■ TASK TO COMPLETE ■
Please filter the entries and return only the lines that include "regio".

(Extracted records)

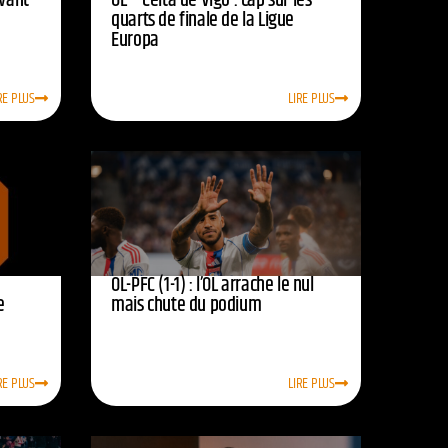
avant
OL – Celta de Vigo : cap sur les
quarts de finale de la Ligue
Europa
RE PLUS
LIRE PLUS
OL-PFC (1-1) : l’OL arrache le nul
e
mais chute du podium
RE PLUS
LIRE PLUS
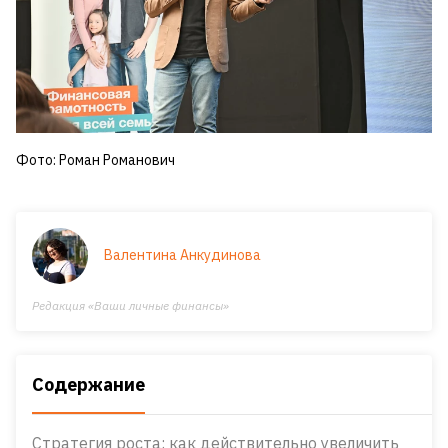
Фото: Роман Романович
Валентина Анкудинова
Редакция «Ваши личные финансы»
Содержание
Стратегия роста: как действительно увеличить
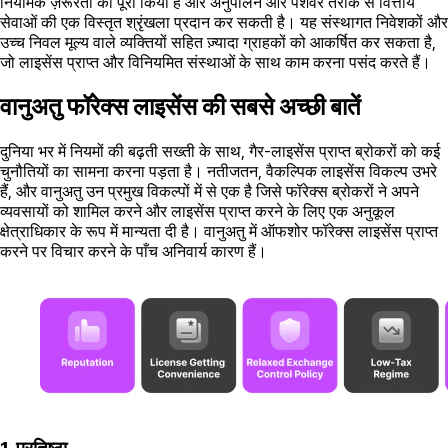
नियामक ज़रूरतों को पूरा किया है और अनुपालन और पेशेवर तरीके से वित्तीय
सेवाओं की एक विस्तृत श्रृंखला प्रदान कर सकती है। यह संस्थागत निवेशकों और
उच्च निवल मूल्य वाले व्यक्तियों सहित ज़्यादा ग्राहकों को आकर्षित कर सकता है,
जो लाइसेंस प्राप्त और विनियमित संस्थाओं के साथ काम करना पसंद करते हैं।
वानुअतु फॉरेक्स लाइसेंस की सबसे अच्छी बातें
दुनिया भर में नियमों की बढ़ती सख्ती के साथ, गैर-लाइसेंस प्राप्त ब्रोकरों को कई
चुनौतियों का सामना करना पड़ता है। नतीजतन, वैकल्पिक लाइसेंस विकल्प उभरे
हैं, और वानुअतु उन प्रमुख विकल्पों में से एक है जिसे फॉरेक्स ब्रोकरों ने अपने
व्यवसायों को शामिल करने और लाइसेंस प्राप्त करने के लिए एक अनुकूल
क्षेत्राधिकार के रूप में मान्यता दी है। वानुअतु में ऑफशोर फॉरेक्स लाइसेंस प्राप्त
करने पर विचार करने के पाँच अनिवार्य कारण हैं।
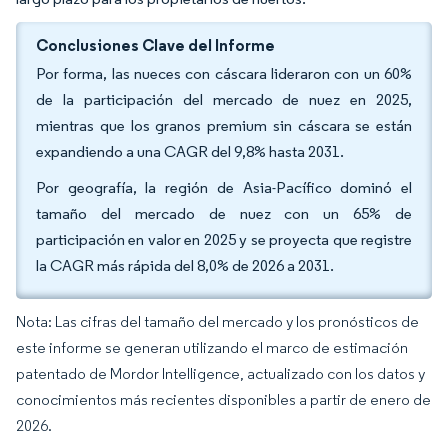
Conclusiones Clave del Informe
Por forma, las nueces con cáscara lideraron con un 60%
de la participación del mercado de nuez en 2025,
mientras que los granos premium sin cáscara se están
expandiendo a una CAGR del 9,8% hasta 2031.
Por geografía, la región de Asia-Pacífico dominó el
tamaño del mercado de nuez con un 65% de
participación en valor en 2025 y se proyecta que registre
la CAGR más rápida del 8,0% de 2026 a 2031.
Nota: Las cifras del tamaño del mercado y los pronósticos de
este informe se generan utilizando el marco de estimación
patentado de Mordor Intelligence, actualizado con los datos y
conocimientos más recientes disponibles a partir de enero de
2026.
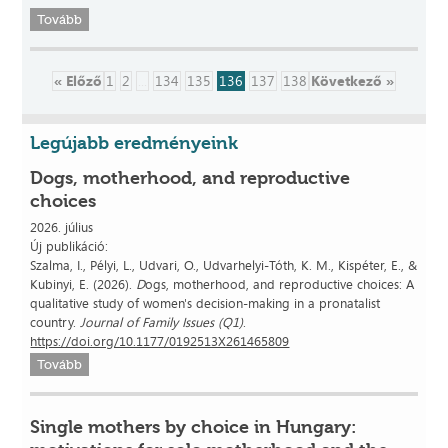
Tovább
« Előző
1
2
...
134
135
136
137
138
Következő »
Legújabb eredményeink
Dogs, motherhood, and reproductive
choices
2026. július
Új publikáció:
​Szalma, I., Pélyi, L., Udvari, O., Udvarhelyi-Tóth, K. M., Kispéter, E., &
Kubinyi, E. (2026).
D
ogs, motherhood, and reproductive choices: A
qualitative study of women's decision-making in a pronatalist
country.
Journal of Family Issues (Q1)
.
https://doi.org/10.1177/0192513X261465809
Tovább
Single mothers by choice in Hungary:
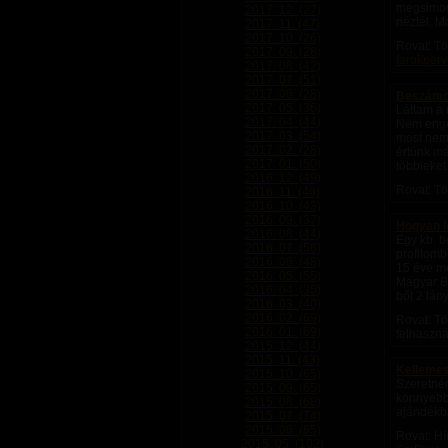
megsimoga
2017. 12. (27)
néztél. M
2017. 11. (47)
2017. 10. (26)
Rovat: Tö
2017. 09. (28)
farokperv
2017. 08. (42)
2017. 07. (51)
2017. 06. (28)
Beszámoló
2017. 05. (36)
Láttam a 
2017. 04. (44)
Nem enge
2017. 03. (54)
most nem!
2017. 02. (28)
értünk má
2017. 01. (50)
többieket.
2016. 12. (49)
Rovat: Tö
2016. 11. (46)
2016. 10. (43)
2016. 09. (37)
Hogyan le
2016. 08. (44)
Egy kb. b
2016. 07. (56)
profilomb
2016. 06. (48)
15 éve mé
2016. 05. (55)
Magyar Ba
2016. 04. (35)
ből 2 lány
2016. 03. (40)
2016. 02. (69)
Rovat: Tö
2016. 01. (69)
felhaszná
2015. 12. (44)
2015. 11. (43)
Kellemes
2015. 10. (65)
Szeretnén
2015. 09. (65)
könnyebbe
2015. 08. (68)
ajándékba
2015. 07. (74)
2015. 06. (85)
Rovat: Hí
2015. 05. (102)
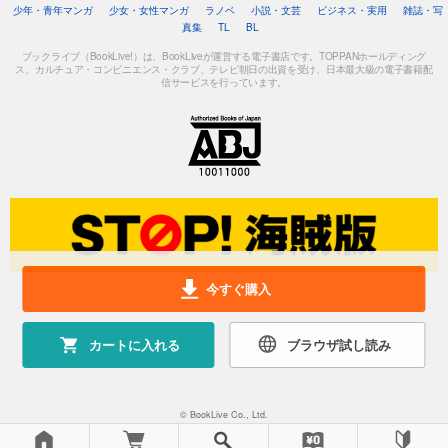
少年・青年マンガ
少女・女性マンガ
ラノベ
小説・文芸
ビジネス・実用
雑誌・写
真集
TL
BL
ブックライブ（BookLive!）は、BookLiveが運営する電子書店です。TOPPANホールディング
ス、カルチュア・コンビニエンス・クラブ、テレビ朝日の出資を受け、日本最大級の電子書籍配
信サービスを行っています。
今すぐ購入
カートに入れる
ブラウザ試し読み
© BookLive Co., Ltd.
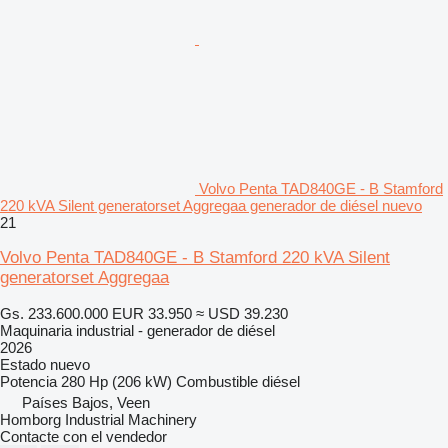
Volvo Penta TAD840GE - B Stamford
220 kVA Silent generatorset Aggregaa generador de diésel nuevo
21
Volvo Penta TAD840GE - B Stamford 220 kVA Silent
generatorset Aggregaa
Gs. 233.600.000
EUR 33.950
≈ USD 39.230
Maquinaria industrial - generador de diésel
2026
Estado
nuevo
Potencia
280 Hp (206 kW)
Combustible
diésel
Países Bajos, Veen
Homborg Industrial Machinery
Contacte con el vendedor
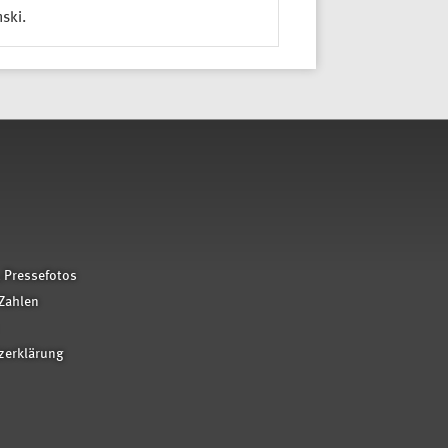
ski.
 Pressefotos
Zahlen
zerklärung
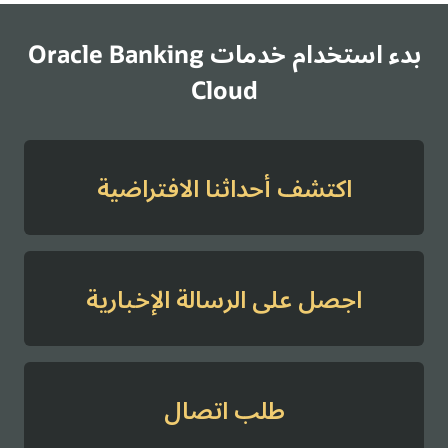
بدء استخدام خدمات Oracle Banking
Cloud
اكتشف أحداثنا الافتراضية
اجصل على الرسالة الإخبارية
طلب اتصال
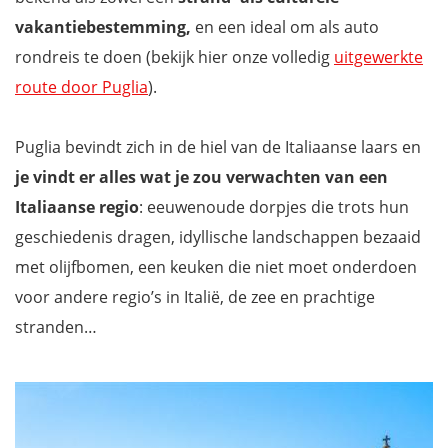
vakantiebestemming,
en een ideal om als auto
rondreis te doen (bekijk hier onze volledig
uitgewerkte
route door Puglia
).
Puglia bevindt zich in de hiel van de Italiaanse laars en
je vindt er
alles wat je zou verwachten van een
Italiaanse regio
: eeuwenoude dorpjes die trots hun
geschiedenis dragen, idyllische landschappen bezaaid
met olijfbomen, een keuken die niet moet onderdoen
voor andere regio’s in Italië, de zee en prachtige
stranden…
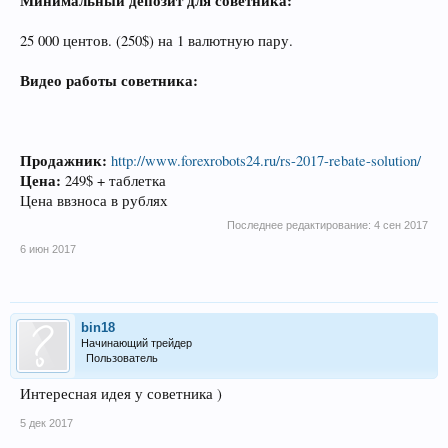
Минимальный депозит для советника:
25 000 центов. (250$) на 1 валютную пару.
Видео работы советника:
Продажник:
http://www.forexrobots24.ru/rs-2017-rebate-solution/
Цена:
249$ + таблетка
Цена ввзноса в рублях
Последнее редактирование:
4 сен 2017
6 июн 2017
bin18
Начинающий трейдер
Пользователь
Интересная идея у советника )
5 дек 2017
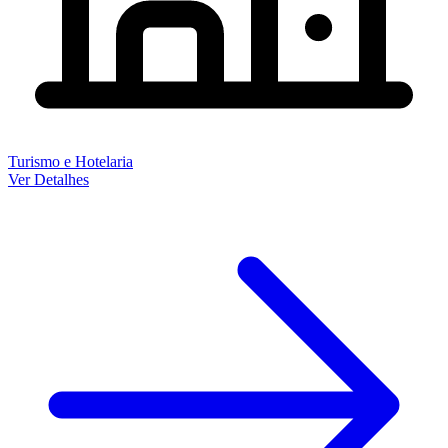
Turismo e Hotelaria
Ver Detalhes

■ ANSWER TO THIS PROBLEM ■
Italiaanse regio
voor andere regio’s in Italië, de zee en prachtige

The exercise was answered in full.